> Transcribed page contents
┌──

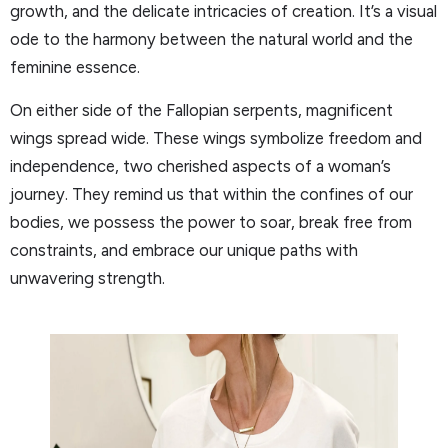
growth, and the delicate intricacies of creation. It’s a visual
ode to the harmony between the natural world and the
feminine essence.
On either side of the Fallopian serpents, magnificent
wings spread wide. These wings symbolize freedom and
independence, two cherished aspects of a woman’s
journey. They remind us that within the confines of our
bodies, we possess the power to soar, break free from
constraints, and embrace our unique paths with
unwavering strength.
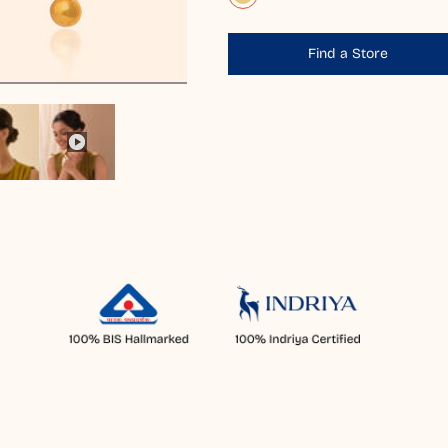
Find a Store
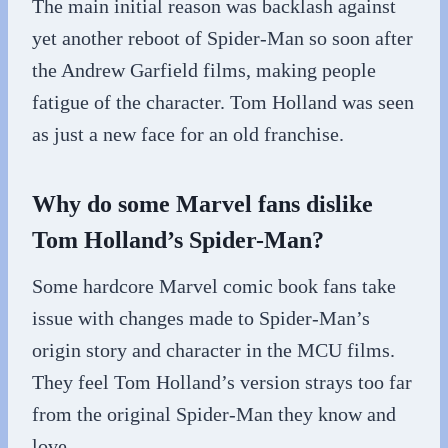
The main initial reason was backlash against
yet another reboot of Spider-Man so soon after
the Andrew Garfield films, making people
fatigue of the character. Tom Holland was seen
as just a new face for an old franchise.
Why do some Marvel fans dislike
Tom Holland’s Spider-Man?
Some hardcore Marvel comic book fans take
issue with changes made to Spider-Man’s
origin story and character in the MCU films.
They feel Tom Holland’s version strays too far
from the original Spider-Man they know and
love.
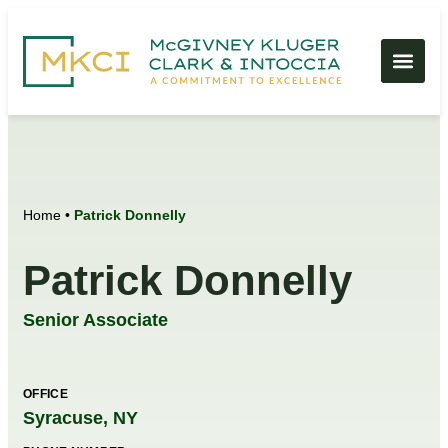
Home
•
Patrick Donnelly
Patrick Donnelly
Senior Associate
OFFICE
Syracuse, NY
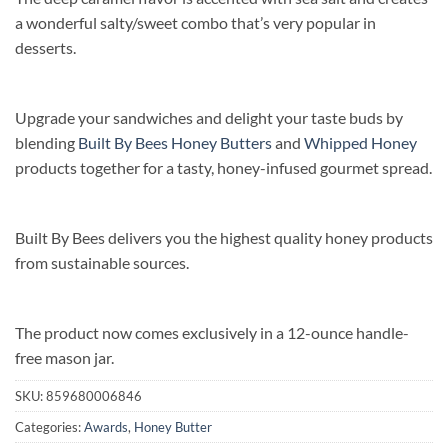
a wonderful salty/sweet combo that’s very popular in
desserts.
Upgrade your sandwiches and delight your taste buds by
blending
Built By Bees Honey Butters
and
Whipped Honey
products together for a tasty, honey-infused gourmet spread.
Built By Bees delivers you the highest quality honey products
from sustainable sources.
The product now comes exclusively in a 12-ounce handle-
free mason jar.
SKU:
859680006846
Categories:
Awards
,
Honey Butter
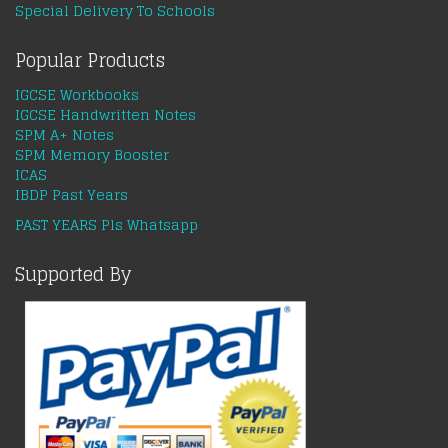
Special Delivery To Schools
Popular Products
IGCSE Workbooks
IGCSE Handwritten Notes
SPM A+ Notes
SPM Memory Booster
ICAS
IBDP Past Years
PAST YEARS Pls Whatsapp
Supported By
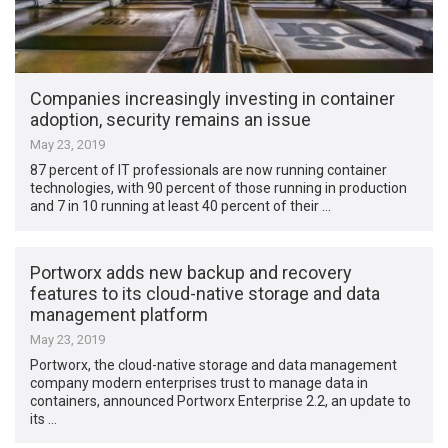
Companies increasingly investing in container
adoption, security remains an issue
May 23, 2019
87 percent of IT professionals are now running container
technologies, with 90 percent of those running in production
and 7 in 10 running at least 40 percent of their …
Portworx adds new backup and recovery
features to its cloud-native storage and data
management platform
May 23, 2019
Portworx, the cloud-native storage and data management
company modern enterprises trust to manage data in
containers, announced Portworx Enterprise 2.2, an update to
its …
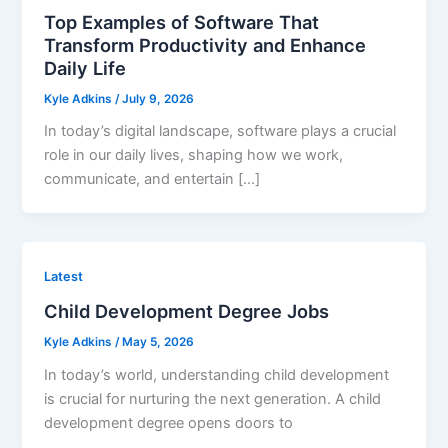
Top Examples of Software That
Transform Productivity and Enhance
Daily Life
Kyle Adkins
/
July 9, 2026
In today’s digital landscape, software plays a crucial
role in our daily lives, shaping how we work,
communicate, and entertain […]
Latest
Child Development Degree Jobs
Kyle Adkins
/
May 5, 2026
In today’s world, understanding child development
is crucial for nurturing the next generation. A child
development degree opens doors to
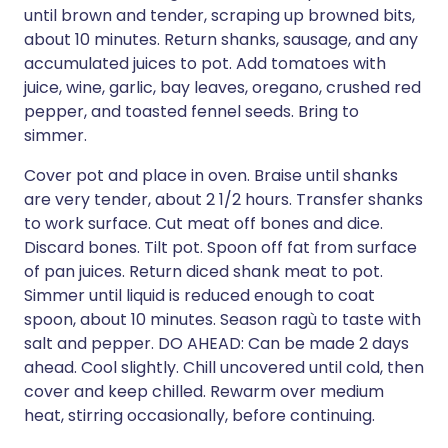
until brown and tender, scraping up browned bits,
about 10 minutes. Return shanks, sausage, and any
accumulated juices to pot. Add tomatoes with
juice, wine, garlic, bay leaves, oregano, crushed red
pepper, and toasted fennel seeds. Bring to
simmer.
Cover pot and place in oven. Braise until shanks
are very tender, about 2 1/2 hours. Transfer shanks
to work surface. Cut meat off bones and dice.
Discard bones. Tilt pot. Spoon off fat from surface
of pan juices. Return diced shank meat to pot.
Simmer until liquid is reduced enough to coat
spoon, about 10 minutes. Season ragù to taste with
salt and pepper. DO AHEAD: Can be made 2 days
ahead. Cool slightly. Chill uncovered until cold, then
cover and keep chilled. Rewarm over medium
heat, stirring occasionally, before continuing.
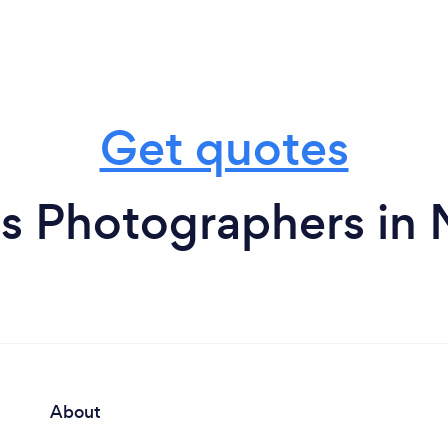
Get quotes
s Photographers in
About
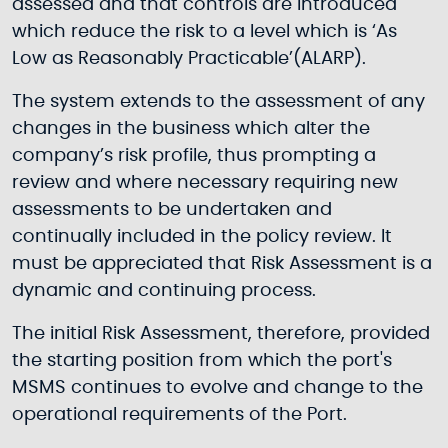
assessed and that controls are introduced
which reduce the risk to a level which is ‘As
Low as Reasonably Practicable’(ALARP).
The system extends to the assessment of any
changes in the business which alter the
company’s risk profile, thus prompting a
review and where necessary requiring new
assessments to be undertaken and
continually included in the policy review. It
must be appreciated that Risk Assessment is a
dynamic and continuing process.
The initial Risk Assessment, therefore, provided
the starting position from which the port's
MSMS continues to evolve and change to the
operational requirements of the Port.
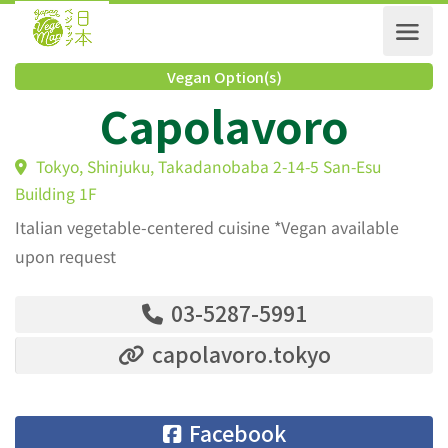
Vegan Option(s)
Capolavoro
Tokyo, Shinjuku, Takadanobaba 2-14-5 San-Esu
Building 1F
Italian vegetable-centered cuisine *Vegan available
upon request
03-5287-5991
capolavoro.tokyo
Facebook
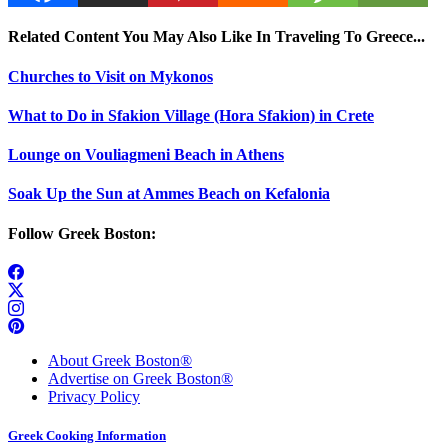
Related Content You May Also Like In Traveling To Greece...
Churches to Visit on Mykonos
What to Do in Sfakion Village (Hora Sfakion) in Crete
Lounge on Vouliagmeni Beach in Athens
Soak Up the Sun at Ammes Beach on Kefalonia
Follow Greek Boston:
About Greek Boston®
Advertise on Greek Boston®
Privacy Policy
Greek Cooking Information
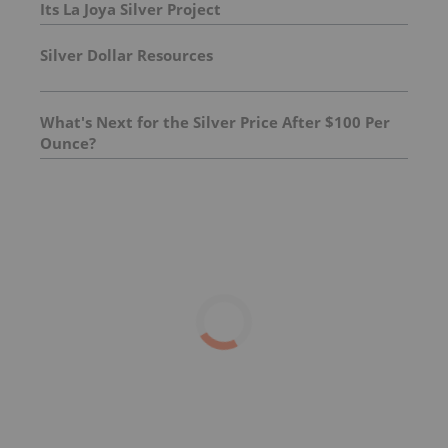
Its La Joya Silver Project
Silver Dollar Resources
What's Next for the Silver Price After $100 Per
Ounce?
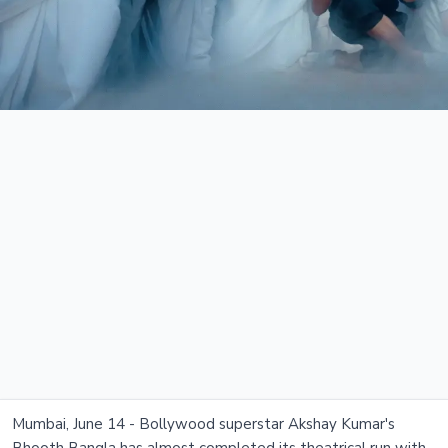
Mumbai, June 14 - Bollywood superstar Akshay Kumar's
Bhooth Bangla has almost completed its theatrical run with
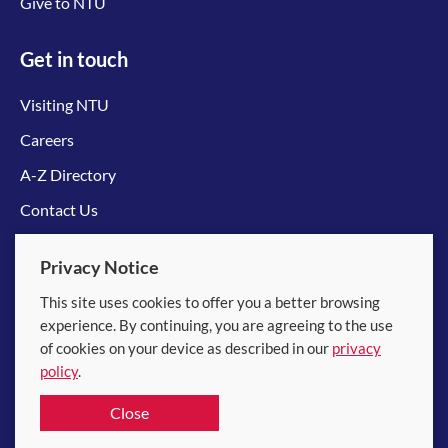
Give to NTU
Get in touch
Visiting NTU
Careers
A-Z Directory
Contact Us
Connect with us
Privacy Notice
This site uses cookies to offer you a better browsing
experience. By continuing, you are agreeing to the use
of cookies on your device as described in our
privacy
policy
.
© 2026 Nanyang Technological University
Close
Equality, Diversity and Inclusion
|
Legal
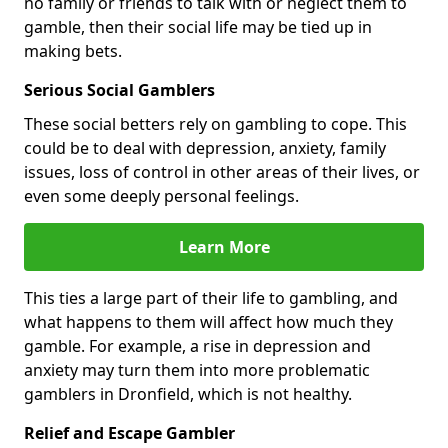
no family or friends to talk with or neglect them to
gamble, then their social life may be tied up in
making bets.
Serious Social Gamblers
These social betters rely on gambling to cope. This
could be to deal with depression, anxiety, family
issues, loss of control in other areas of their lives, or
even some deeply personal feelings.
Learn More
This ties a large part of their life to gambling, and
what happens to them will affect how much they
gamble. For example, a rise in depression and
anxiety may turn them into more problematic
gamblers in Dronfield, which is not healthy.
Relief and Escape Gambler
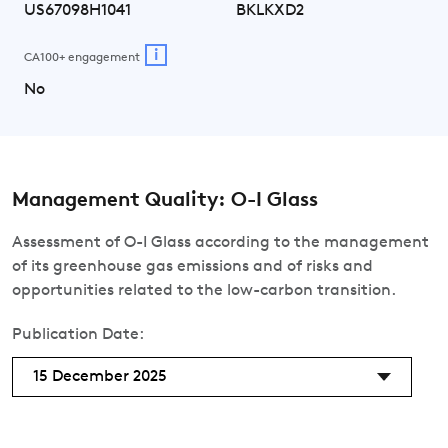
US67098H1041
BKLKXD2
i
CA100+ engagement
No
Management Quality: O-I Glass
Assessment of O-I Glass according to the management
of its greenhouse gas emissions and of risks and
opportunities related to the low-carbon transition.
Publication Date:
15 December 2025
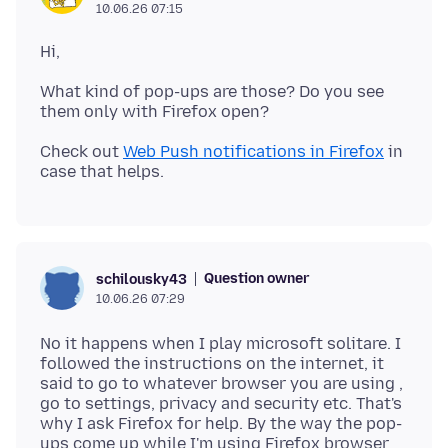
10.06.26 07:15
What kind of pop-ups are those? Do you see
Check out
Web Push notifications in Firefox
in
Question owner
schilousky43
10.06.26 07:29
No it happens when I play microsoft solitare. I
followed the instructions on the internet, it
said to go to whatever browser you are using ,
go to settings, privacy and security etc. That's
why I ask Firefox for help. By the way the pop-
ups come up while I'm using Firefox browser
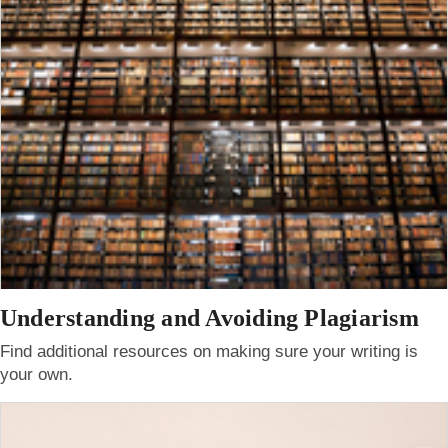
Understanding and Avoiding Plagiarism
Find additional resources on making sure your writing is
your own.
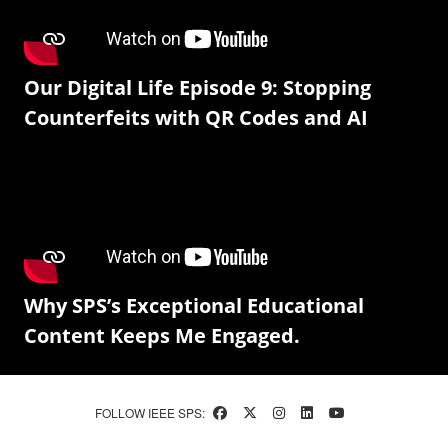
Our Digital Life Episode 9: Stopping
Counterfeits with QR Codes and AI
Why SPS’s Exceptional Educational
Content Keeps Me Engaged.
FOLLOW IEEE SPS:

└──

> ACTIVITY
Lines that hold "Firefox" are the ones to copy, so pick each out from the data.

> ANSWER TO THE PROBLEM
Web Push notifications in Firefox
why I ask Firefox for help. By the way the pop-
ups come up while I'm using Firefox browser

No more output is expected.